Is there a package for block-sparse matrix processing?

photor · October 11, 2025, 8:42am

As in the title, I mean every block is dense, but there are only a small percentage of non-vanishing blocks.

karei · October 11, 2025, 9:07am

Here you are

(Just search for the keyword “block matri” here)

photor · October 11, 2025, 2:35pm

Thanks, but this one is actually the opposite of what I want, unfortunately. It can define block matrices, in which each block can be sparse. In my case, each block is dense.

Palli · October 11, 2025, 5:31pm

Is something like this what you want:
Introduction · BlockSparseMatrices.jl Or CompressedSparseBlocks.jl?

Note searching for “block matrix” gave many results, unlike “block matri” only one at JuliaHub. and seemingly better without a hyphen.

What kind of storage format do you want? BSR seems to be it or BCSR, or even consider Blocked-Ellpack format:

Do you have some kind of structure? E.g. are there as many blocks per row? It seems better for [blocked] Ellpack:

The Sliced Ellpack format is standardized and well-known as the state of the art. ..
[different section below]
The Blocked Ellpack format is similar to the standard Ellpack, where the column indices represent two-dimensional blocks instead of a single matrix entry.

Do you want to run on a GPU or not? Then consider cuSPARSE, but I also see cuSPARSELt I wasn’t familiar with.
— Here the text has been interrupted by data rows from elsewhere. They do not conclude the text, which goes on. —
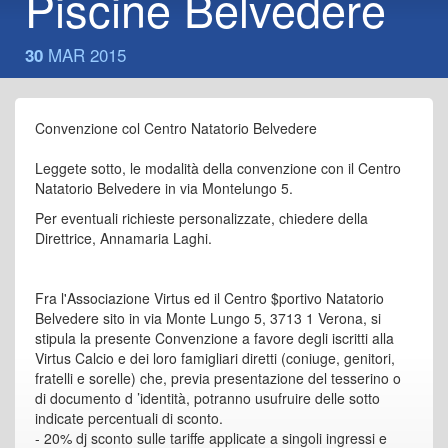
Piscine Belvedere
MAR 2015
30
Convenzione col Centro Natatorio Belvedere
Leggete sotto, le modalità della convenzione con il Centro
Natatorio Belvedere in via Montelungo 5.
Per eventuali richieste personalizzate, chiedere della
Direttrice, Annamaria Laghi.
Fra l'Associazione Virtus ed il Centro $portivo Natatorio
Belvedere sito in via Monte Lungo 5, 3713 1 Verona, si
stipula la presente Convenzione a favore degli iscritti alla
Virtus Calcio e dei loro famigliari diretti (coniuge, genitori,
fratelli e sorelle) che, previa presentazione del tesserino o
di documento d ’identità, potranno usufruire delle sotto
indicate percentuali di sconto.
- 20% dj sconto sulle tariffe applicate a singoli ingressi e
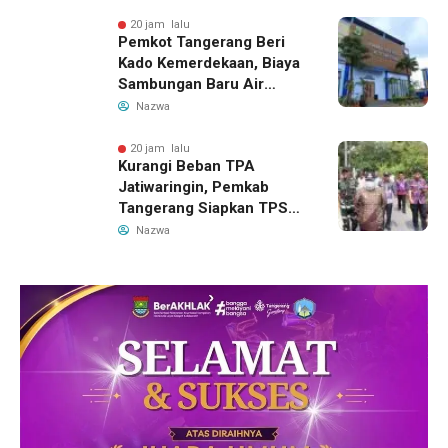
20 jam lalu
Pemkot Tangerang Beri
Kado Kemerdekaan, Biaya
Sambungan Baru Air
Bersih Dipangkas Jadi
Nazwa
Rp237 Ribu
20 jam lalu
Kurangi Beban TPA
Jatiwaringin, Pemkab
Tangerang Siapkan TPS3R
Baru di Tigaraksa
Nazwa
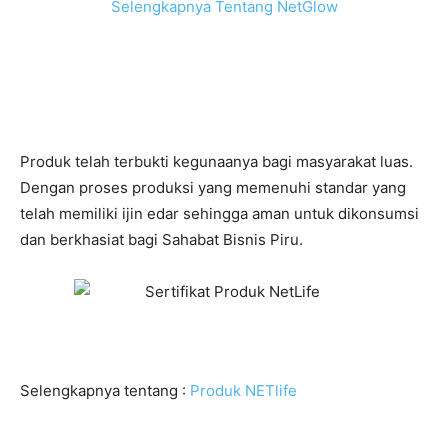
Selengkapnya Tentang NetGlow
Produk telah terbukti kegunaanya bagi masyarakat luas.
Dengan proses produksi yang memenuhi standar yang
telah memiliki ijin edar sehingga aman untuk dikonsumsi
dan berkhasiat bagi Sahabat Bisnis Piru.
Selengkapnya tentang :
Produk NETlife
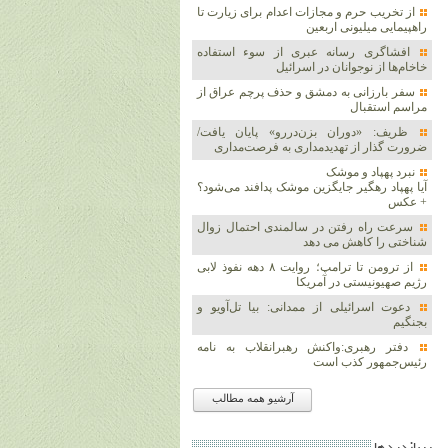
از تخریب حرم و مجازات اعدام برای زیارت تا
راهپیمایی میلیونی اربعین
افشاگری رسانه عبری از سوء استفاده
خاخام‌ها از نوجوانان در اسرائیل
سفر بارزانی به دمشق و حذف پرچم عراق از
مراسم استقبال
ظریف: «دوران بزن‌دررو» پایان یافت/
ضرورت گذار از تهدیدمداری به فرصت‌مداری
نبرد پهپاد و موشک‌
آیا پهپاد رهگیر جایگزین موشک‌ پدافند می‌شود؟
+ عکس
سرعت راه رفتن در سالمندی احتمال زوال
شناختی را کاهش می دهد
از ترومن تا ترامپ؛ روایت ۸ دهه نفوذ لابی
رژیم صهیونیستی در آمریکا
دعوت اسرائیلی از ممدانی: بیا تل‌آویو و
بجنگیم
دفتر رهبری:واکنش رهبرانقلاب به نامه
رئیس‌جمهور کذب است
آرشیو همه مطالب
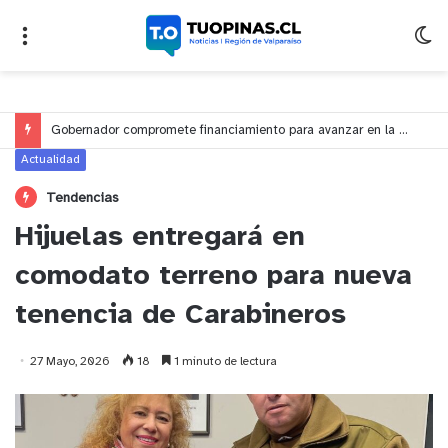
Gobernador compromete financiamiento para avanzar en la construcción del Puente Colón de Limache
Actualidad
Tendencias
Hijuelas entregará en
comodato terreno para nueva
tenencia de Carabineros
27 Mayo, 2026
18
1 minuto de lectura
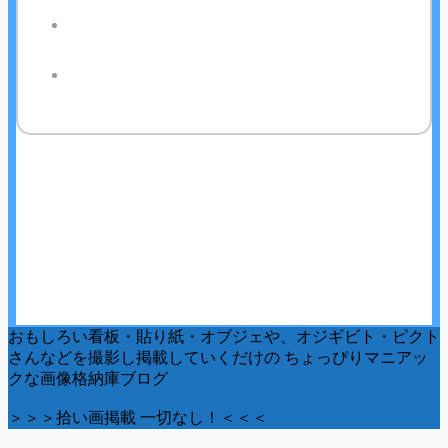
おもしろい看板・貼り紙・オブジェや、オジギビト・ピクト
さんなどを撮影し掲載していくだけの ちょっぴりマニアッ
クな画像格納庫ブログ
＞＞＞拾い画掲載 一切なし！＜＜＜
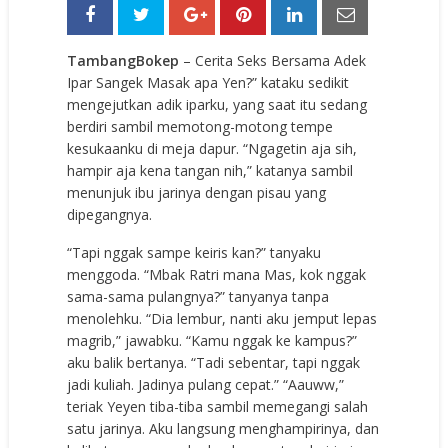
TambangBokep
– Cerita Seks Bersama Adek
Ipar Sangek Masak apa Yen?” kataku sedikit
mengejutkan adik iparku, yang saat itu sedang
berdiri sambil memotong-motong tempe
kesukaanku di meja dapur. “Ngagetin aja sih,
hampir aja kena tangan nih,” katanya sambil
menunjuk ibu jarinya dengan pisau yang
dipegangnya.
“Tapi nggak sampe keiris kan?” tanyaku
menggoda. “Mbak Ratri mana Mas, kok nggak
sama-sama pulangnya?” tanyanya tanpa
menolehku. “Dia lembur, nanti aku jemput lepas
magrib,” jawabku. “Kamu nggak ke kampus?”
aku balik bertanya. “Tadi sebentar, tapi nggak
jadi kuliah. Jadinya pulang cepat.” “Aauww,”
teriak Yeyen tiba-tiba sambil memegangi salah
satu jarinya. Aku langsung menghampirinya, dan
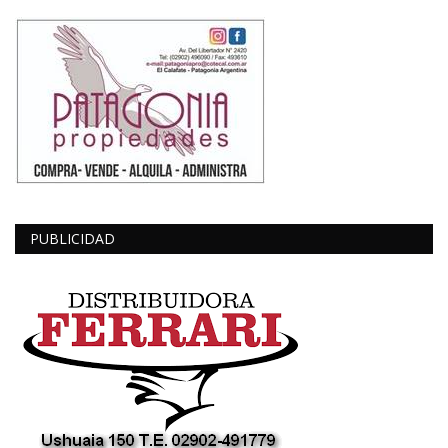
PUBLICIDAD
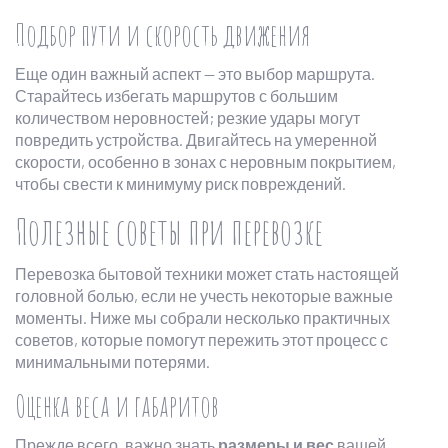
Подбор пути и скорость движения
Еще один важный аспект — это выбор маршрута.
Старайтесь избегать маршрутов с большим
количеством неровностей; резкие удары могут
повредить устройства. Двигайтесь на умеренной
скорости, особенно в зонах с неровным покрытием,
чтобы свести к минимуму риск повреждений.
Полезные советы при перевозке
Перевозка бытовой техники может стать настоящей
головной болью, если не учесть некоторые важные
моменты. Ниже мы собрали несколько практичных
советов, которые помогут пережить этот процесс с
минимальными потерями.
Оценка веса и габаритов
Прежде всего, важно знать
размеры и вес
вашей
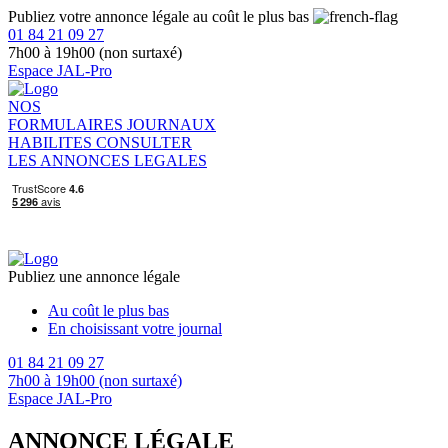
Publiez votre annonce légale au coût le plus bas
01 84 21 09 27
7h00 à 19h00 (non surtaxé)
Espace JAL-Pro
NOS
FORMULAIRES
JOURNAUX
HABILITES
CONSULTER
LES ANNONCES LEGALES
Publiez une annonce légale
Au coût le plus bas
En choisissant votre journal
01 84 21 09 27
7h00 à 19h00 (non surtaxé)
Espace JAL-Pro
ANNONCE LÉGALE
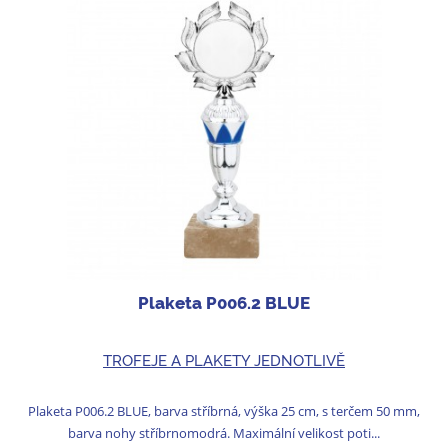
Plaketa P006.2 BLUE
TROFEJE A PLAKETY JEDNOTLIVĚ
Plaketa P006.2 BLUE, barva stříbrná, výška 25 cm, s terčem 50 mm,
barva nohy stříbrnomodrá. Maximální velikost poti...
You have access to the former, and seemingly also some access to the latter with CUDA.jl:

https://www.osti.gov/servlets/purl/1366653

We examine the implementation of block compressed row storage (BCSR) sparse matrix-vector multiplication (SpMV) for sparse matrices with dense block sub-structure, optimized for blocks with sizes from 2x2 to 32x32, on CPU, Intel many-integrated-core, and GPU architectures. .. We give a set of algorithms that performs SpMV up to 4x faster than the NVIDIA cuSPARSE cusparseDbsrmv routine, up to 147x faster than the Intel Math Kernel Library (MKL) mkl dbsrmvroutine (a single-threaded BCSR SpMV kernel), and up to 3x faster than the MKL mkl dcsrmv routine (a multi-threaded CSR SpMV kernel).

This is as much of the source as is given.